En lisant Les Mille et Une Nuits

En lisant Les Mille et Une Nuits
| Publié le : 17/09/2021

À Combray, le jeune Marcel, qui a du mal à dormir, n’attend pas seulement de sa mère un baiser pour la nuit. Il attend aussi qu’elle lui permette de continuer la lecture des Mille et Une Nuits. Nous sommes là en présence d’un formidable trafic d’influences poétiques. S’agissant des Nuits, il faut bien dire que les origines anonymes de cet immense livre ne font qu’ajouter à la fascination. Il y a toujours une discussion en cours sur les deux grandes traductions, celle de Mardrus, celle de Galland, qui sont au débat sur la traduction ce que le duel Tolstoï-Dostoïevski est à la littérature. Le perse, l’arabe, l’indien se mélangent pour composer cet incroyable concurrent de la Bible né aux confins du Xe siècle. C’est un peu comme si le Cantique des Cantiques devenait d’un même mouvement à la fois un recueil de conseils moraux et d’édification libertine. Voici l’émir Moussa qui s’en va dans le désert à la recherche d’une jeune demoiselle réputée pour sa beauté. Il a derrière lui mille chameaux, mille devant. La caravane fait son chemin : « La caravane marcha dans les solitudes plates pendant des jours et des mois, sans rencontrer sur sa route un être vivant dans ces immensités unies comme la mer lorsqu’elle est tranquille. Et le voyage continua de la sorte au milieu du silence infini jusqu’à ce qu’un jour ils eussent aperçu au loin comme un nuage brillant, à ras de l’horizon, vers lequel ils se dirigèrent. » Et le narrateur anonyme poursuit sa description : « Devant eux surgissait, au milieu du vol muet des grands oiseaux noirs, dans sa haute nudité de granit, une tour dont le sommet se perdait au regard. »
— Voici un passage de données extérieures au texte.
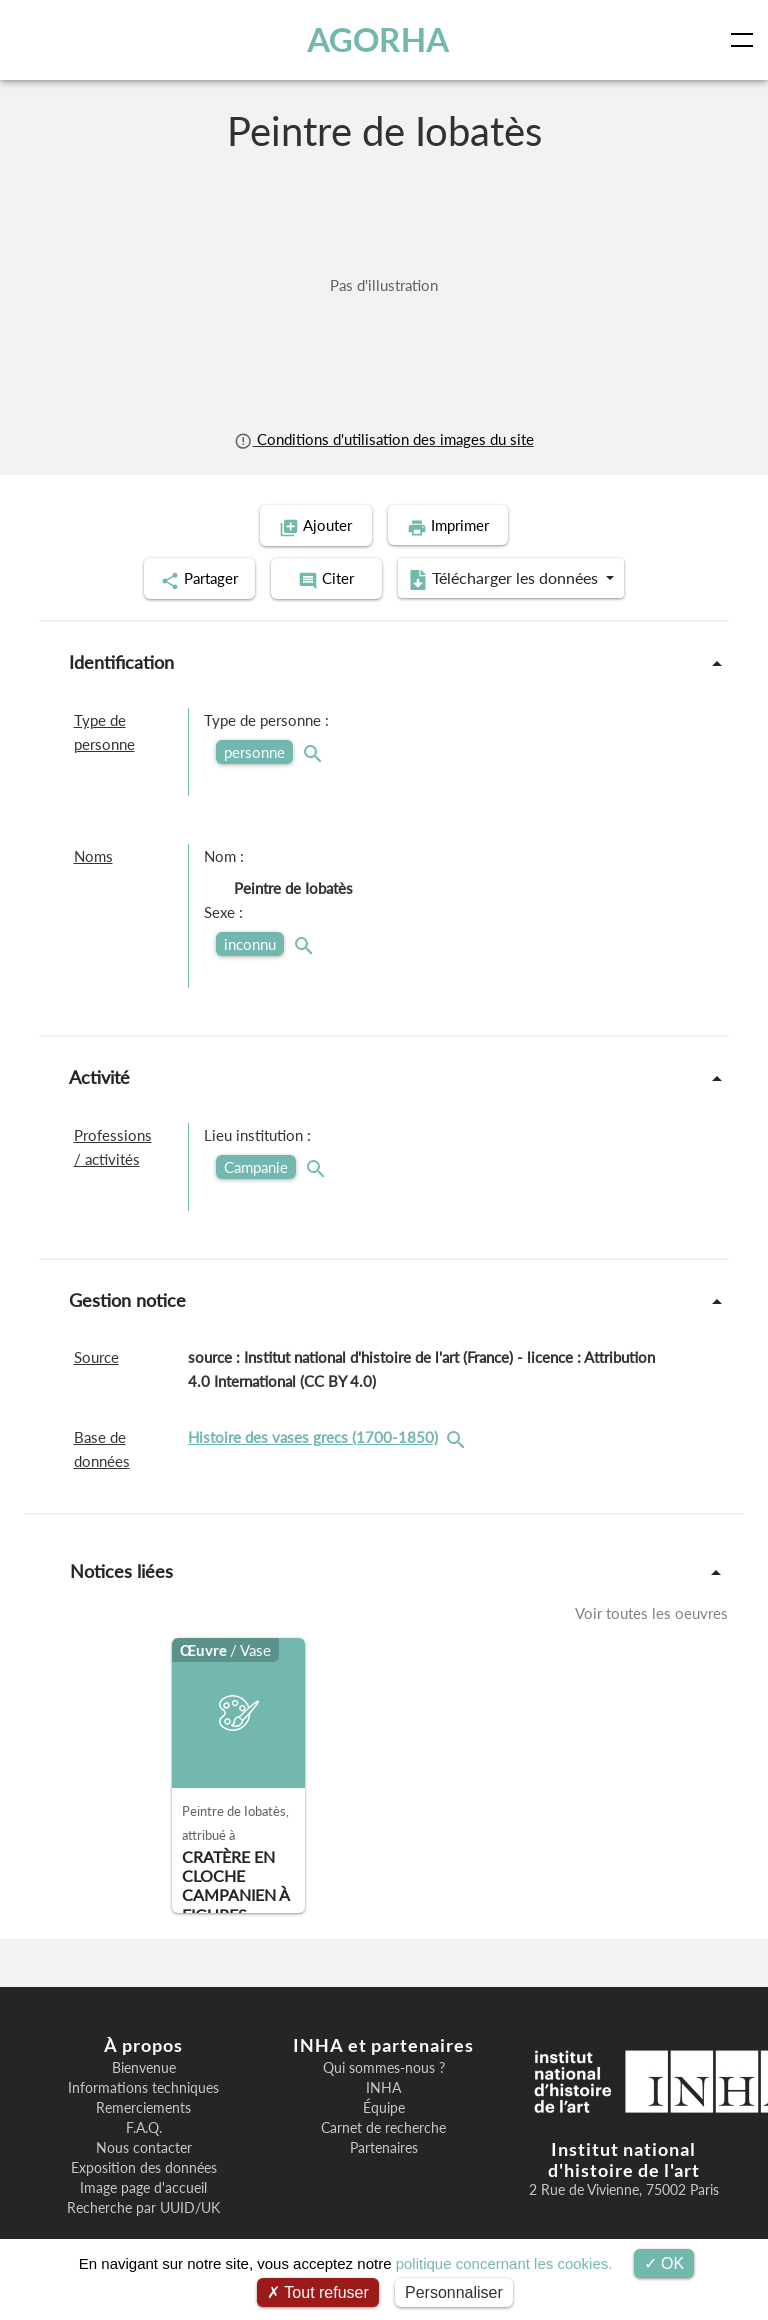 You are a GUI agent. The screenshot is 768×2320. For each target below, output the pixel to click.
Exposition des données (144, 2166)
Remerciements (143, 2106)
On pourrait en recopier de la sorte pendant des kilomètres, étant bien entendu que les « grands oiseaux noirs » laissent régulièrement la place aux divines allées de jardins réservés. Que s’est-il passé pour que cette tradition spirituelle qui relève aussi bien de Rabelais que des contes médiévaux se trouve aujourd’hui dans un tel état de décomposition criminelle ? Ce modeste libelle hebdomadaire ne saurait certes apporter la réponse, mais il n’empêche pas de se poser des questions.

Nous ne sommes pas les premiers à interroger le phénomène. D’un côté le jeune Marcel dans son lit, de l’autre, un monstre dans le box des accusés. Il n’y a pas à sortir de cet étau. Les Mille et Une Nuits sont une réserve infinie pour la rêverie, jusque dans ces images mondaines qu’on retrouve chez Proust, ou même dans certains souvenirs qui semblent transporter avec eux le parfum des soirs berlinois, d’avant la catastrophe. Oui, une réserve infinie pour le rêve et une énigme de violence et de malédiction.